Source: St. Petersburg Times
Guest Writer: Kris Hundley (Times Staff Writer)
Submitted by: Lesmond
Eric Anderson’s company has taken two wealthy tourists on $20-million trips to the International Space Station using Russian equipment and launch pad.
Now he’s preparing to offer hour-long, suborbital flights to the public for a mere $100,000. And he’d like to base the operations in Florida.
Anderson is president and chief executive of Space Adventures, which has offices in Arlington, Va., Moscow and now near the Kennedy Space Center. He pitched his business — and bold request for incentives — to members of the state Commission on the Future of Space and Aeronautics at their meeting in Tampa last week.
“Florida should make it its objective to be a world leader in space tourism,” Anderson told the group, chaired by Lt. Gov. Toni Jennings. “A few cleverly placed steps at the beginning will make a difference.”

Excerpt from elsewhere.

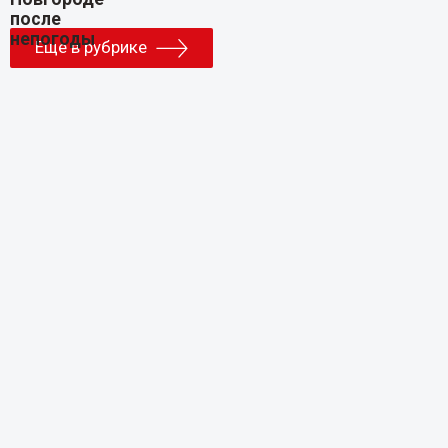
Еще в рубрике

Calling space tourism a “multibillion dollar market,” Anderson asked state leaders to provide his company with facilities, tax incentives and help negotiating the thicket of federal and military regulations regarding use of air space for a rocket launch.

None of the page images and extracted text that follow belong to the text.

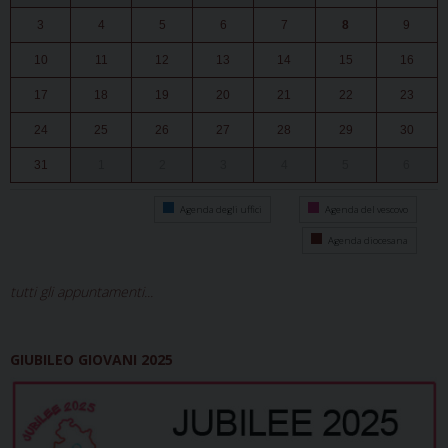
3
4
5
6
7
8
9
10
11
12
13
14
15
16
17
18
19
20
21
22
23
24
25
26
27
28
29
30
31
1
2
3
4
5
6
Agenda degli uffici
Agenda del vescovo
Agenda diocesana
tutti gli appuntamenti...
GIUBILEO GIOVANI 2025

Anderson casually mentioned that New Mexico has offered to help companies like his with insurance coverage. Space Adventures is also considering sites in Texas, Oklahoma, California and Nevada. In Florida, the company is looking at the possibility of basing its suborbital flights out of Kennedy, as well as Eglin Air Force Base in the Panhandle, Cecil Field in Jacksonville and Homestead Air Force Base in South Florida.
“Space tourism will create thousands if not tens of thousands of jobs,” Anderson promised. “And it’s not as dependent (as NASA) on the ups and downs of government funding.”
Though the flights, which will rocket tourists more than 62 miles into space where they’ll enjoy up to 10 minutes of weightlessness, won’t start until 2008, Anderson said his company is “accepting reservations today.”